We are living through the teenage angst of the 21st century: a post-truth era in which objective facts are less influential in shaping public opinion than manipulative appeals to emotions and personal beliefs. Buffeted by alternative truths, counterintuitive truths and opposing truths, we are exhorted to sift out grains of scientific truth.

This is no small task. As William James, the 19th-century philosopher and psychologist, claimed: “There is nothing so absurd that it cannot be believed as truth if repeated often enough.” Picking through myriad facts and controversies conveyed in a jumble of scientific jargon, scientific misinformation or media hype is time-consuming and not for the faint-hearted.
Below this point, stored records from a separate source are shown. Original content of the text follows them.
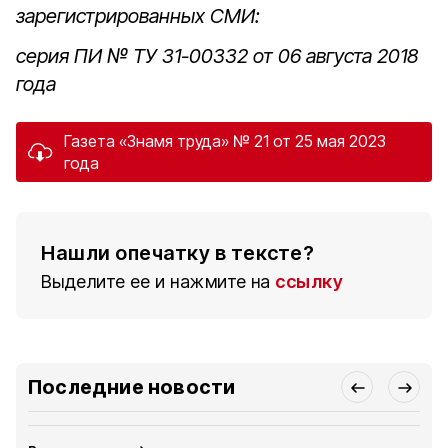
зарегистрированных СМИ:
серия ПИ № ТУ 31-00332 от 06 августа 2018
года
Газета «Знамя труда» № 21 от 25 мая 2023
года
Нашли опечатку в тексте?
Выделите ее и нажмите на
ссылку
Последние новости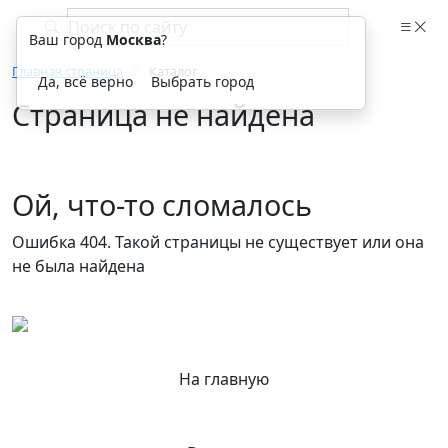
Ваш город
Москва
?
Главная страница
Каталог
Да, всё верно
Выбрать город
Страница не найдена
Ой, что-то сломалось
Ошибка 404. Такой страницы не существует или она
не была найдена
На главную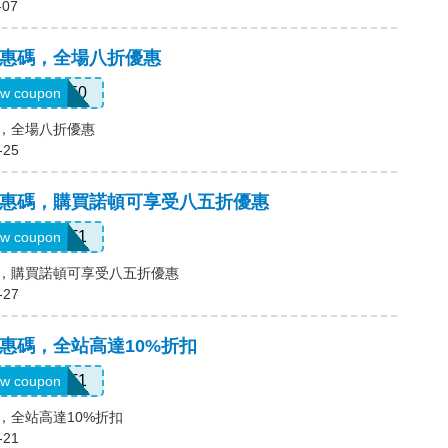
-07
頓)優惠碼，全場八折優惠
NNMDT50
w coupon
惠碼，全場八折優惠
-25
頓)優惠碼，購買諾頓可享受八五折優惠
LT1
w coupon
優惠碼，購買諾頓可享受八五折優惠
-27
頓)優惠碼，全站高達10%折扣
WBT1
w coupon
惠碼，全站高達10%折扣
-21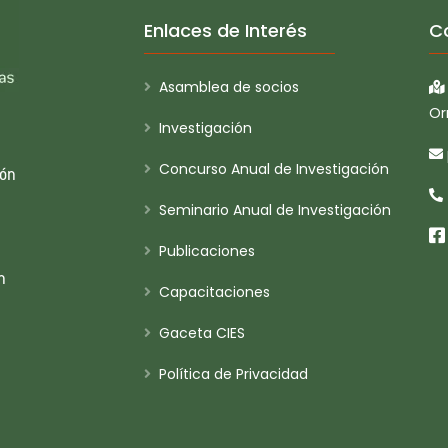
Enlaces de Interés
C
Asamblea de socios
Or
Investigación
Concurso Anual de Investigación
ión
Seminario Anual de Investigación
Publicaciones
n
Capacitaciones
Gaceta CIES
Política de Privacidad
Add to the mix the influences of political agendas and ideologies — as well as monetary motivations — and it should come as no surprise that citizens (and scientists) struggle to separate scientific substance from spin. As Cornelia Dean states succinctly in this well-written book, we live in a world where “researchers gather data; politicians, business executives, or activists spin it; journalists misinterpret or hype it; and the rest of us don’t get it.”

As if these external influences weren’t enough to contend with, there is the sink of irrationality that is the human mind. Dean deftly sketches how our ability to cut to the scientific truth is hampered by our inbuilt hardwiring and acquired belief systems. This is especially true when we are asked to make decisions or draw conclusions using the primitive risk and reasoning skills we have inherited from our ancient ancestors. Dean illustrates how this inherent vulnerability leaves us prone to manipulation that can be exploited by savvy lobbyists and influential stakeholders.
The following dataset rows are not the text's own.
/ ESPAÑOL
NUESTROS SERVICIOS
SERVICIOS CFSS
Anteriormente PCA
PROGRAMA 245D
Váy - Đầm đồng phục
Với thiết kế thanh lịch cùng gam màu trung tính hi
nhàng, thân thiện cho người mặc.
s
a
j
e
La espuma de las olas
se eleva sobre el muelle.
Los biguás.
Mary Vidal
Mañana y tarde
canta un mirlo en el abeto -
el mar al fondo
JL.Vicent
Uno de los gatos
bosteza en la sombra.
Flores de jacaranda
So how do we separate scientific substance from spin? The first step, Dean explains, is to understand what science is and what it is not.
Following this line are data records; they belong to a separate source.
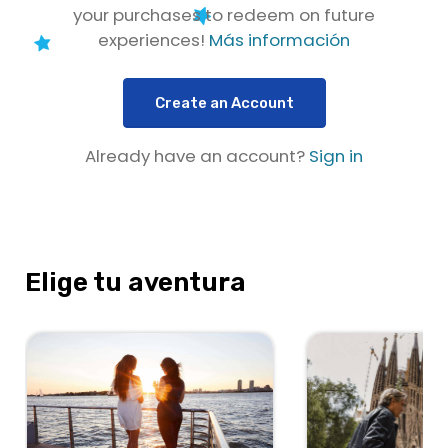
your purchases to redeem on future
experiences!
Más información
Create an Account
Already have an account?
Sign in
Elige tu aventura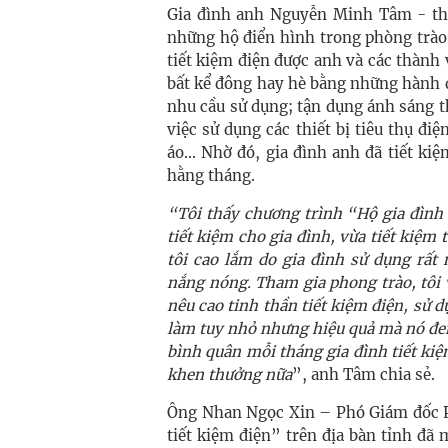
Gia đình anh Nguyễn Minh Tâm - th
những hộ điển hình trong phòng trào 
tiết kiệm điện được anh và các thành 
bất kể đông hay hè bằng những hành đ
nhu cầu sử dụng; tận dụng ánh sáng th
việc sử dụng các thiết bị tiêu thụ đi
áo... Nhờ đó, gia đình anh đã tiết ki
hằng tháng.
“Tôi thấy chương trình “Hộ gia đình 
tiết kiệm cho gia đình, vừa tiết kiệm 
tôi cao lắm do gia đình sử dụng rất n
nắng nóng. Tham gia phong trào, tôi 
nêu cao tinh thần tiết kiệm điện, sử d
làm tuy nhỏ nhưng hiệu quả mà nó đem 
bình quân mỗi tháng gia đình tiết ki
khen thưởng nữa
”, anh Tâm chia sẻ.
Ông Nhan Ngọc Xin – Phó Giám đốc PC
tiết kiệm điện” trên địa bàn tỉnh đã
This is not as easy as you might suppose, but she provides clues. Science asks and answers questions about the world around us, and it is naturally sceptical. Scientists set out to test and probe these answers using observation and experimentation. Any ideas that do not hold up to this scientific scrutiny are discarded. Dean puts it with admirable succinctness: “For an idea to be scientific it must have the capacity to be incorrect.”

However, scientific progress does not happen in a vacuum. Substantial funding and investment is required to underpin the research process, and scientific progress offers potential for substantial wealth generation. Money influences research decisions that include what is researched, the chosen methodologies, the results that are reported, and the conclusions that are drawn. Whether we like it or not, the influence of money, the pace of scientific discovery and the amount of data being produced are all on the increase. Looking to the future, we need a scientifically literate society that is prepared to discuss and debate the ethical, political and legal issues emerging hand in hand with scientific progress.

This engaging book offers non-scientists the tools to connect with and evaluate science, and for scientists it is a timely call to action for effective communication.


Laura Bowater is professor of microbiology education and engagement at the University of East Anglia, and author of The Microbes Fight Back: Antibiotic Resistance (2016).